Christmas leftovers: Expert's surprising tips for making the most of your festive feast

·News Reporter


There are several things which are inevitable over Christmas – you’ll get socks as a gift, your uncle’s likely to say something inappropriate at the family barbecue and you’re going to have leftover food.

But what should you do with your Christmas leftovers?

CSIRO applied food microbiology team leader Sandra Olivier has advised Yahoo7 on the best way to keep your Christmas leftovers and ensure you don’t spend New Year’s Eve with an upset stomach.

The ‘microbial danger zone’

According to the CSIRO, micro-organisms can “grow rapidly” in food kept at temperatures between 5 and 60 degrees Celsius.

Ms Olivier called this the “microbial danger zone”. Your fridge should be set at lower than 5 degrees.

Consider how long food has been left out – in what Ms Olivier said “is really the first thing you need to think about”.

Salads and deli meats can be put back into the fridge if they’re kept out for less than two hours. More than four and they need to go in the bin. Source: Getty Images (File pic)
Salads and deli meats can be put back into the fridge if they’re kept out for less than two hours. More than four and they need to go in the bin. Source: Getty Images (File pic)

“Salads and deli meats – if they’ve been left out within two hours you can refrigerate them,” she said.

As for food which has been left out between two to four hours – you should eat it immediately.

It’s not okay to put it back in the fridge though, and if not eaten it should be thrown away.

This is because of the temperature the food is likely to be between 5 and 60 degrees after four hours.

Hot food needs to be put away ASAP

Food doesn’t need to be cooled down before it’s put away

“I know it’s everyone’s gut feeling putting something in the fridge which is hot is wrong,” Ms Olivier told Yahoo7.

“But if it’s nice and warm it can grow organisms if it’s left out.”

It’s best to put hot leftover food, such as the turkey pictured here, in the fridge as soon as possible. Source: Getty Images (File pic)
It’s best to put hot leftover food, such as the turkey pictured here, in the fridge as soon as possible.
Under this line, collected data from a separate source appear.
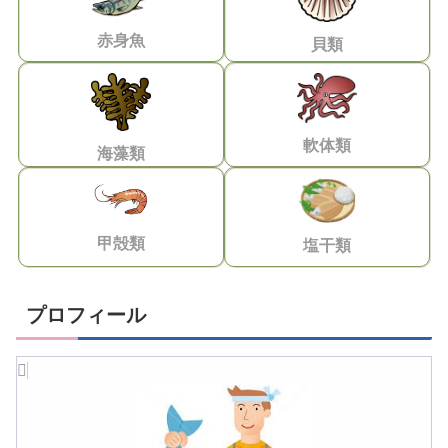
赤身魚
貝類
軟体類
海藻類
甲殻類
塩干類
プロフィール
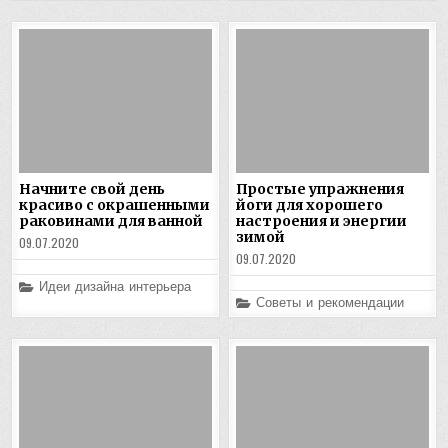
Начните свой день
Простые упражнения
красиво с окрашенными
йоги для хорошего
раковинами для ванной
настроения и энергии
зимой
09.07.2020
09.07.2020
Posted
Идеи дизайна интерьера
in
Posted
Советы и рекомендации
in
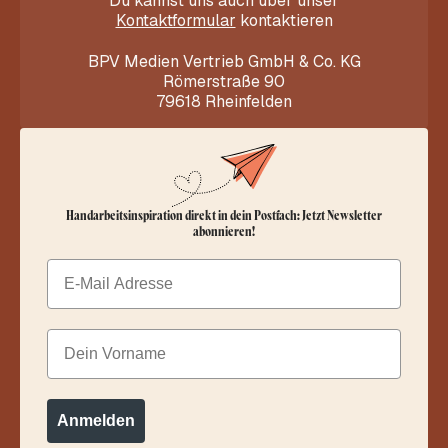
Du kannst uns auch über unser
Kontaktformular
kontaktieren
BPV Medien Vertrieb GmbH & Co. KG
Römerstraße 90
79618 Rheinfelden
Handarbeitsinspiration direkt in dein Postfach: Jetzt Newsletter
abonnieren!
Email
Dein Vorname
Anmelden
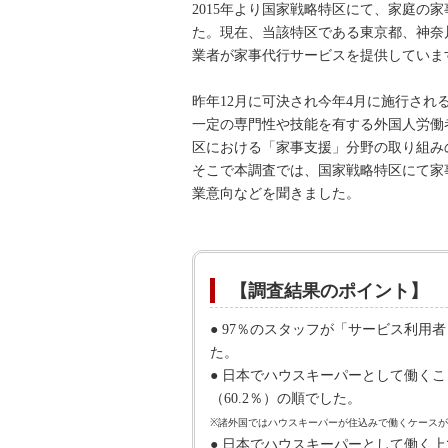
2015年より国家戦略特区にて、家庭
た。現在、当該特区である東京都、神奈
業者が家事代行サービスを提供していま
昨年12月に可決され今年4月に施行さ
一定の専門性や技能を有する外国人労働
区における「家事支援」分野の取り組み
そこで本調査では、国家戦略特区にて家
業意向などを聞きました。
【調査結果のポイント】
● 97％のスタッフが「サービス利
た。
● 日本でハウスキーパーとして働くこ
（60.2％）の順でした。
※諸外国ではハウスキーパーが住込みで働くケース
● 日本でハウスキーパーとして働く上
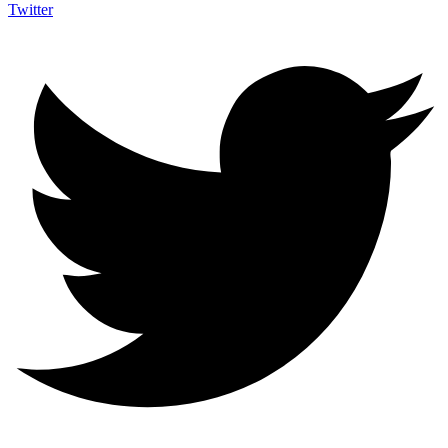
Twitter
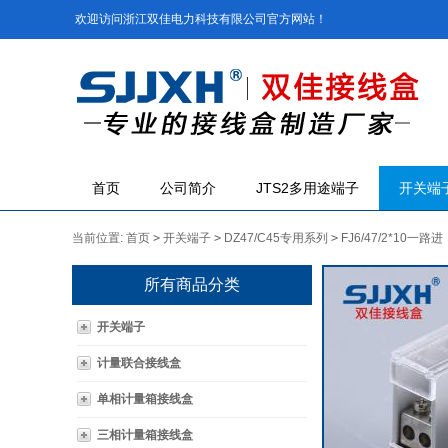
欢迎访问浙江双佳电力科技有限公司官方网站！
首页
公司简介
JTS2多用途端子
开关端
当前位置:
首页
>
开关端子
>
DZ47/C45专用系列
>
FJ6/47/2*10一
所有商品分类
开关端子
计量联合接线盒
单相计量箱接线盒
三相计量箱接线盒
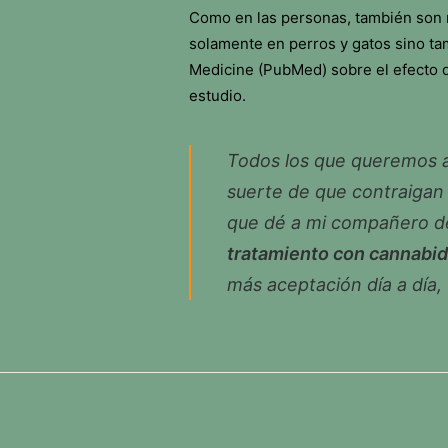
Como en las personas, también son m
solamente en perros y gatos sino tam
Medicine (PubMed) sobre el efecto 
estudio.
Todos los que queremos a
suerte de que contraigan
que dé a mi compañero de 
tratamiento con cannabid
más aceptación día a día,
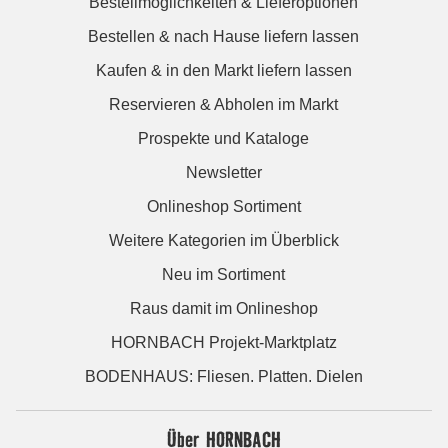
Bestellmöglichkeiten & Lieferoptionen
Bestellen & nach Hause liefern lassen
Kaufen & in den Markt liefern lassen
Reservieren & Abholen im Markt
Prospekte und Kataloge
Newsletter
Onlineshop Sortiment
Weitere Kategorien im Überblick
Neu im Sortiment
Raus damit im Onlineshop
HORNBACH Projekt-Marktplatz
BODENHAUS: Fliesen. Platten. Dielen
Über HORNBACH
Source: Getty Images (File pic)

Ms Olivier advised covering leftovers up and putting them away ASAP once they’ve stopped steaming.

“Use Tupperware or cling wrap – whatever covers the food and keeps the freshness in,” she said.

Don’t put things in large containers

When it comes to larger amounts of food, whether it’s chicken or a soup, it’s best to divide it up into separate containers when putting it in the fridge.

“Larger portions of food will cool faster in the fridge if they’re broken down and put in separate containers,” Ms Olivier said.

“Don’t put big and bulky things into your fridge – portion them out to cool them.”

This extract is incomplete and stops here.